As many as half of Iraqi doctors have left the country since the U.S. invasion in 2003, according to a recent report by Oxfam International that cited statistics from the Iraqi Medical Association. Some doctors have fled after being targeted because of their religious sect or profession. Others have sought better opportunities in Europe or elsewhere in the Middle East.
"We are concerned because there's never enough medical staff," said Navy Cmdr. Steve Frost, who has supervised the construction of clinics in and around Baghdad. "Medical staff seems to be leaving the country for other jobs and it takes time to train" them.
Frost cited a broad shortage of doctors, nurses and technicians such as X-ray specialists. The construction of the clinics was overseen by the Army Corps of Engineers and control of the completed facilities is being turned over to the Iraqi Health Ministry.
The exodus of qualified workers from Iraq is not limited to the medical profession. The Oxfam report said 40% of all Iraqi professionals, including teachers and engineers, have left the country since the war started.
Health services "are generally in a catastrophic situation" in Baghdad and across the country, Oxfam said.
Some of the clinics that have opened recently are already attending to patients at nearly triple their capacity, Frost said. That is in part because many Iraqis believe that hospitals are under the control of armed sectarian militias, said Quraish Alkasi, president of the Society for Iraqi Surgeons.
Each clinic has X-ray and dental facilities, a pharmacy, a laboratory and a cafeteria. Some also have classrooms, labor and delivery rooms, emergency facilities and apartments that allow doctors to live on-site.
Abd al-Samad Rahman Sultan, Iraq's health minister, said in an interview that he believed there were enough doctors to staff the clinics but agreed there was a shortage of nurses, anesthesia specialists and pharmacists. "As needed, we'll have specialists visit (clinics) one or two days per week" to alleviate the shortage, Sultan said.

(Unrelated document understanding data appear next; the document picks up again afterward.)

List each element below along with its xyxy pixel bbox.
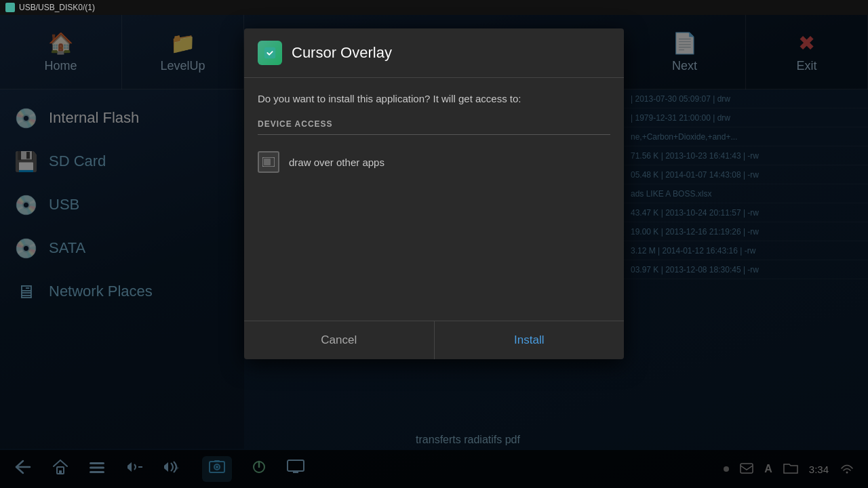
svg-rect-0 (264, 47, 276, 59)
dialog-spacer (258, 178, 610, 314)
dialog-body: Do you want to install this application?… (244, 78, 624, 321)
dialog-title: Cursor Overlay (292, 44, 392, 62)
path-label: USB/USB_DISK0/(1) (19, 3, 95, 12)
install-button[interactable]: Install (435, 321, 625, 359)
dialog-section-title: DEVICE ACCESS (258, 119, 610, 135)
cancel-button[interactable]: Cancel (244, 321, 435, 359)
app-icon (258, 41, 282, 65)
dialog-footer: Cancel Install (244, 321, 624, 359)
dialog-header: Cursor Overlay (244, 28, 624, 78)
dialog-permission: draw over other apps (258, 146, 610, 178)
usb-icon (5, 3, 15, 12)
top-bar: USB/USB_DISK0/(1) (0, 0, 868, 15)
dialog-question: Do you want to install this application?… (258, 92, 610, 106)
permission-label: draw over other apps (289, 157, 384, 168)
permission-icon (258, 151, 279, 173)
install-dialog: Cursor Overlay Do you want to install th… (244, 28, 624, 359)
dialog-overlay: Cursor Overlay Do you want to install th… (0, 15, 868, 488)
svg-rect-2 (264, 159, 271, 165)
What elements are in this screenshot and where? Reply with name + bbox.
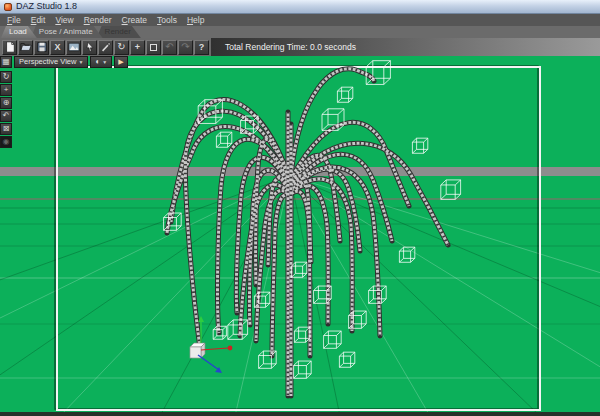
open-file-button[interactable] — [18, 40, 33, 55]
window-bottom-edge — [0, 412, 600, 416]
save-floppy-icon — [36, 41, 48, 53]
eye-sphere-icon: ◉ — [3, 138, 10, 146]
help-button[interactable]: ? — [194, 40, 209, 55]
grid-icon: ▦ — [2, 58, 10, 66]
draw-style-dropdown[interactable]: ◐ ▼ — [90, 56, 112, 68]
tab-pose-animate[interactable]: Pose / Animate — [31, 26, 103, 38]
viewport-canvas[interactable] — [0, 56, 600, 416]
render-time-status: Total Rendering Time: 0.0 seconds — [211, 38, 600, 56]
render-button[interactable] — [66, 40, 81, 55]
viewport-background — [0, 56, 600, 416]
draw-style-sphere-icon: ◐ — [95, 56, 100, 68]
redo-button[interactable]: ↷ — [178, 40, 193, 55]
toolbar-buttons: X ↻ + — [0, 38, 211, 56]
menu-create[interactable]: Create — [117, 14, 153, 26]
menu-render[interactable]: Render — [79, 14, 117, 26]
play-arrow-icon: ▶ — [118, 56, 123, 68]
menu-edit[interactable]: Edit — [26, 14, 51, 26]
orbit-icon: ↻ — [3, 73, 10, 81]
view-selector-label: Perspective View — [19, 56, 76, 68]
viewport-pane[interactable]: Perspective View ▼ ◐ ▼ ▶ ▦ ↻ + ⊕ ↶ ⊠ ◉ — [0, 56, 600, 416]
pan-camera-button[interactable]: + — [0, 84, 12, 96]
tab-render[interactable]: Render — [97, 26, 141, 38]
menu-help[interactable]: Help — [182, 14, 209, 26]
help-icon: ? — [199, 43, 205, 52]
viewport-options-flyout-button[interactable]: ▶ — [114, 56, 127, 68]
rotate-tool-icon: ↻ — [117, 42, 125, 52]
menu-tools[interactable]: Tools — [152, 14, 182, 26]
undo-button[interactable]: ↶ — [162, 40, 177, 55]
pan-icon: + — [4, 86, 9, 94]
scale-tool-button[interactable] — [146, 40, 161, 55]
activity-tab-bar: Load Pose / Animate Render — [0, 26, 600, 38]
app-logo-icon — [4, 3, 12, 11]
save-file-button[interactable] — [34, 40, 49, 55]
zoom-camera-button[interactable]: ⊕ — [0, 97, 12, 109]
menu-view[interactable]: View — [50, 14, 78, 26]
orbit-camera-button[interactable]: ↻ — [0, 71, 12, 83]
frame-icon: ⊠ — [3, 125, 10, 133]
rotate-camera-button[interactable]: ↶ — [0, 110, 12, 122]
delete-x-icon: X — [54, 43, 60, 52]
wand-icon — [100, 41, 112, 53]
title-bar[interactable]: DAZ Studio 1.8 — [0, 0, 600, 14]
window-title: DAZ Studio 1.8 — [16, 0, 77, 13]
menu-bar: File Edit View Render Create Tools Help — [0, 14, 600, 26]
grid-snap-button[interactable]: ▦ — [0, 56, 12, 68]
new-file-button[interactable] — [2, 40, 17, 55]
camera-tool-column: ▦ ↻ + ⊕ ↶ ⊠ ◉ — [0, 56, 12, 148]
render-image-icon — [68, 41, 80, 53]
view-selector-dropdown[interactable]: Perspective View ▼ — [14, 56, 88, 68]
wand-tool-button[interactable] — [98, 40, 113, 55]
tab-load[interactable]: Load — [1, 26, 37, 38]
translate-tool-button[interactable]: + — [130, 40, 145, 55]
daz-studio-window: DAZ Studio 1.8 File Edit View Render Cre… — [0, 0, 600, 416]
new-file-icon — [4, 41, 16, 53]
camera-options-button[interactable]: ◉ — [0, 136, 12, 148]
undo-icon: ↶ — [165, 42, 173, 52]
delete-button[interactable]: X — [50, 40, 65, 55]
open-folder-icon — [20, 41, 32, 53]
translate-tool-icon: + — [135, 43, 140, 52]
chevron-down-icon: ▼ — [78, 56, 83, 68]
scale-tool-icon — [150, 44, 157, 51]
chevron-down-icon: ▼ — [102, 56, 107, 68]
magnifier-icon: ⊕ — [3, 99, 10, 107]
rotate-tool-button[interactable]: ↻ — [114, 40, 129, 55]
main-toolbar: X ↻ + — [0, 38, 600, 56]
cursor-arrow-icon — [84, 41, 96, 53]
menu-file[interactable]: File — [2, 14, 26, 26]
rotate-arrow-icon: ↶ — [3, 112, 10, 120]
viewport-controls: Perspective View ▼ ◐ ▼ ▶ — [14, 56, 128, 68]
frame-camera-button[interactable]: ⊠ — [0, 123, 12, 135]
select-tool-button[interactable] — [82, 40, 97, 55]
redo-icon: ↷ — [181, 42, 189, 52]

The lack of trained gynecologists and obstetricians is particularly acute, Alkasi said. "We'll end up with junior specialists who will be able to solve some of the problems but not all" of them, he said.
Some doctors who have remained in Iraq have taken up residence in the Kurdish region of northern Iraq, where security is better, Alkasi said. Others are hiding in their homes or have returned to their home provinces outside Baghdad, where many are no longer practicing medicine, he said.
The effort to construct the clinics began in 2004 and is now 95% complete, Frost said.
In March, Frost said he was traveling to supervise construction of a clinic when his armored vehicle was hit by an explosively formed penetrator, a sophisticated type of roadside bomb the U.S. military says is primarily supplied to insurgents by Iran. He suffered a severe concussion and internal bleeding and was later flown to Germany for surgery.
Frost said the payoff for his pain has been "seeing the smiles on people's faces when they bring their children to see a doctor" after a clinic opens.